Cahin-caha
Un fort cheval blanc halait la péniche
Quand sa pouliche draguait le canal
L’on jacta qu’il ne voyait pas la triche
Mais que faire étant pris entre brique et fanal ?
La robe alezane cachant peu ses appas
Le toupet empreint de bonté
Conduisait au trépas
Leur ami, un taureau tantinet effronté.
Quelque intelligent que fût l’animal
Aux assauts des œillades luxurieuses
Il s’imaginait succomber au mal
D’une passion furieuse.
Et rien n’est pis que cette maladie
En espérant quelques agapes
Elle le zieutait, le poursuivait, le mirait
De pied en cap
A lui faire perdre la raison.
En pleine bandaison
Surgit l’ennemi notoire de la famille
Diable ! Le bouc, la barbe, jaloux méchant drille
Tourmenteur s’offusquant du rossard qui abuse.

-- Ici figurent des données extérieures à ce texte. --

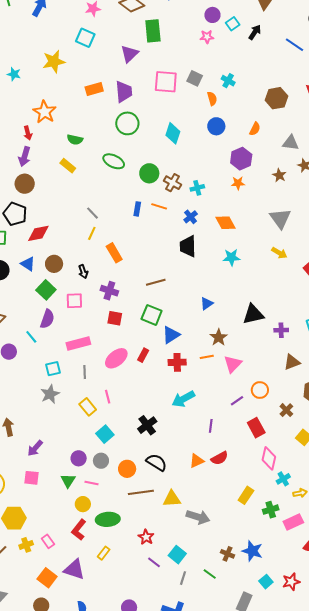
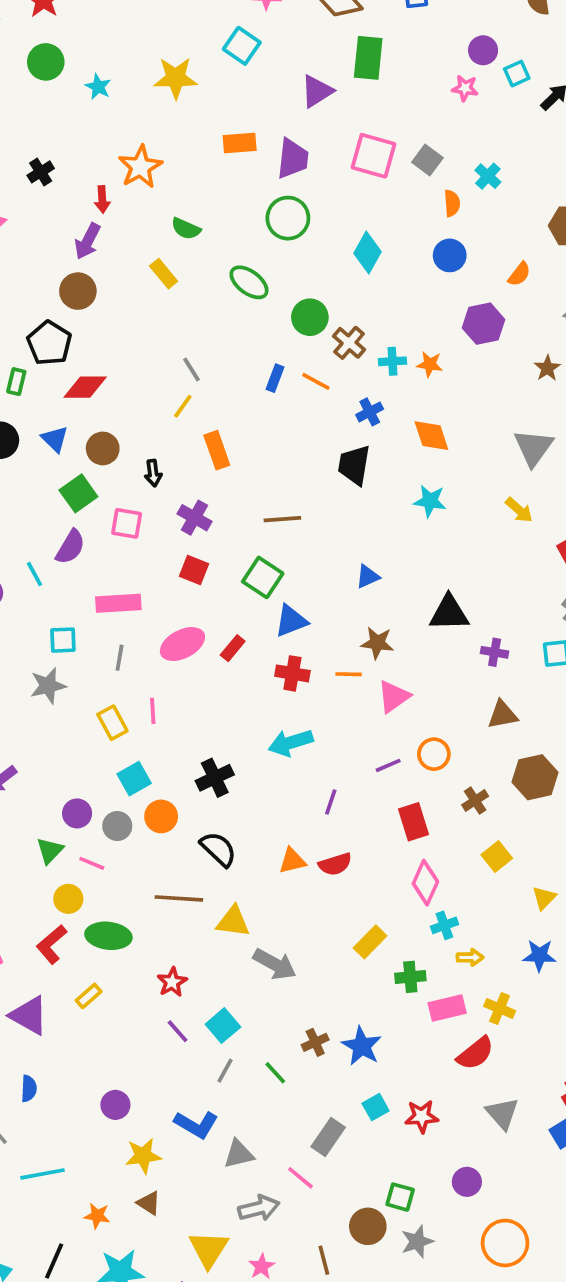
orange star: (238, 183) -> (430, 364), moved
brown star: (219, 337) -> (377, 643), turned 30
orange circle: (127, 469) -> (161, 816), moved
brown cross: (228, 554) -> (315, 1042), turned 32

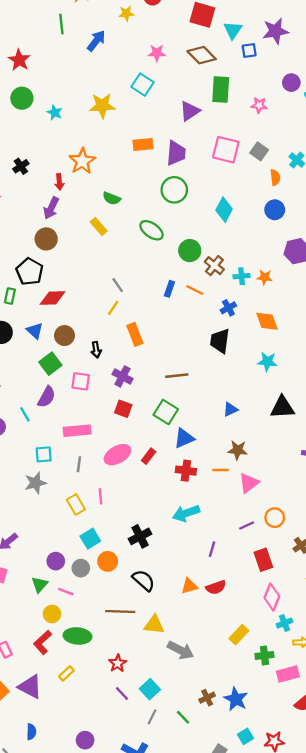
pink star: (465, 88) -> (259, 105), moved
black triangle: (449, 613) -> (282, 407), moved

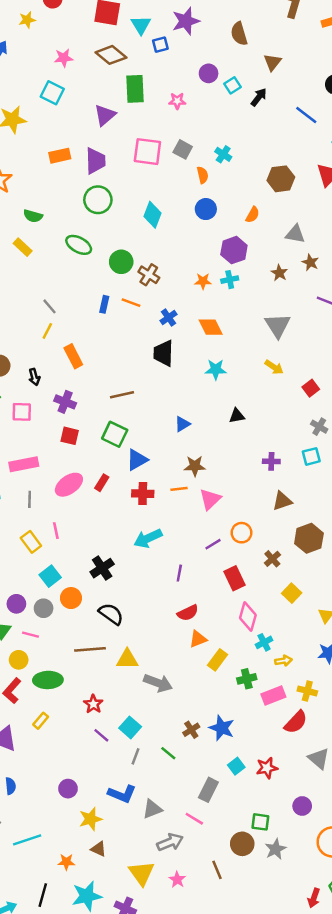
cyan cross: (242, 276) -> (230, 280), moved
black triangle: (282, 407) -> (237, 416), size x0.6
orange triangle: (189, 586) -> (198, 639), moved

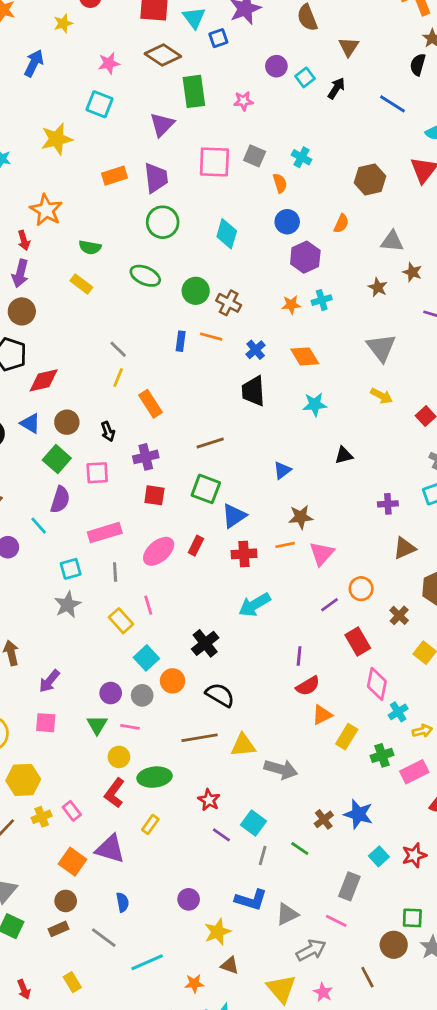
purple hexagon: (234, 250) -> (305, 257), moved
purple cross: (65, 402) -> (146, 457), turned -30
purple line: (179, 573) -> (299, 656), moved

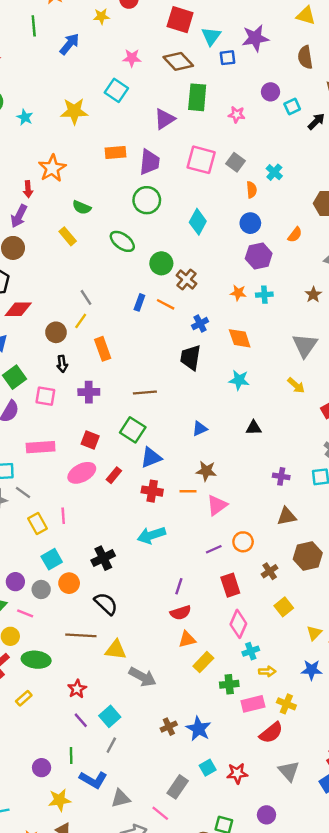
brown circle: (67, 422) -> (56, 332), moved
red square: (154, 495) -> (90, 440), moved
gray line: (115, 572) -> (23, 493), moved, turned -63
green line: (300, 849) -> (71, 755), moved, turned 42

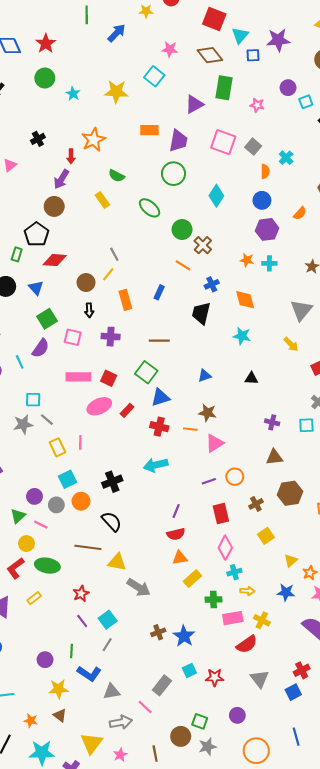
blue rectangle: (139, 302) -> (159, 292), moved
pink rectangle: (41, 447) -> (78, 377), moved

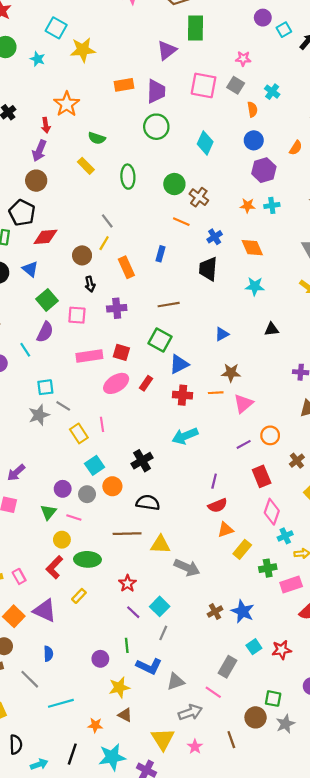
cyan square: (154, 76) -> (56, 28), moved
pink star: (257, 105) -> (243, 59), moved
green ellipse: (150, 208) -> (128, 177), moved, turned 55
black semicircle: (112, 521) -> (148, 503), turned -30

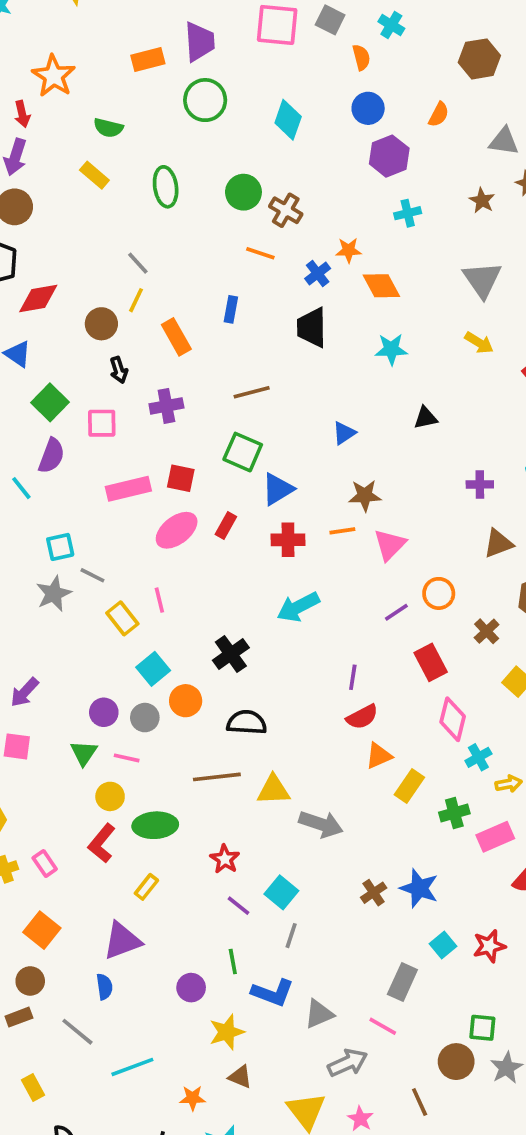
orange rectangle: (124, 85) -> (148, 60), moved
orange star: (248, 206) -> (349, 250), moved
purple triangle: (45, 611) -> (122, 941), moved, turned -40

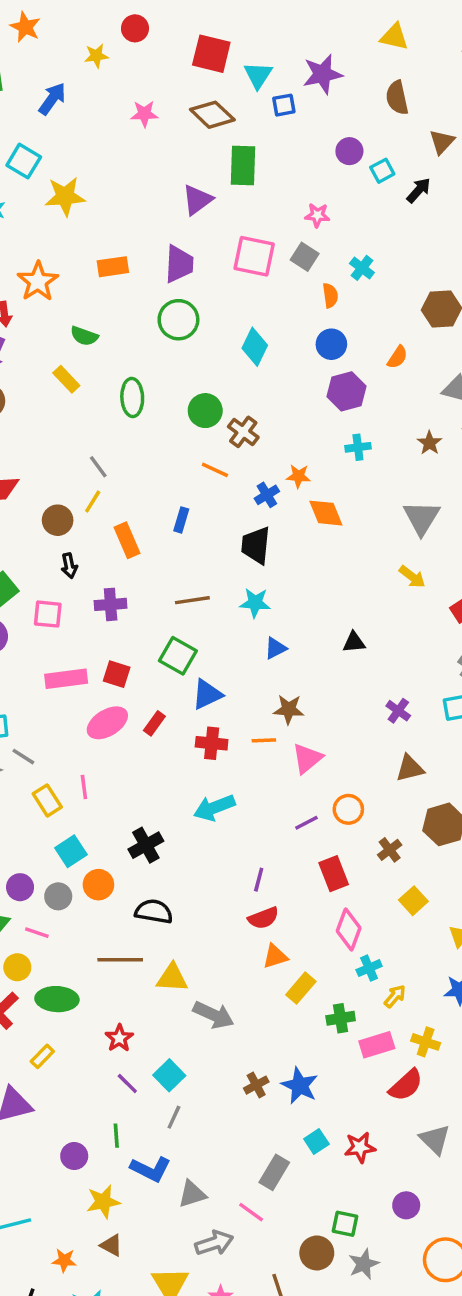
orange rectangle: (148, 60) -> (113, 267), moved
cyan star: (391, 349) -> (255, 603), moved
purple cross: (480, 484) -> (398, 711), turned 30
yellow arrow: (509, 784) -> (395, 996), turned -45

Et l’innocent idiot qui s’excuse, s’accuse
Quand même l’aguicheuse
En devient bégayeuse.
Le bouc dit au cheval qu’il faudra qu’il se venge
Sur l’outrage qu’il prenne sa revanche.
Notre équidé ne veut se vautrer dans la fange
Mieux vaut vivre que croupir entre quatre
planches !
Aimant voir le jour poindre
A quérir ses amis
Sans proposer d’occire ni conjoindre
En estoquant ou liant fausse bigamie.
Le taureau mène à la lumière
De pure beauté hédonique
Quand le bouc fait barrière
D’obscène souffle satanique.
Lors, notre canasson digne d’un palefroi
Connaît l’ami, sa dame et ses effrois
Et plus que tout, son ennemi
Pour qui il morigène l’avanie.
De la gêne vaille que vaille
Plutôt qu’aller à la déroute
L’ami se doit d’être une route
Quand l’ennemi dresse muraille.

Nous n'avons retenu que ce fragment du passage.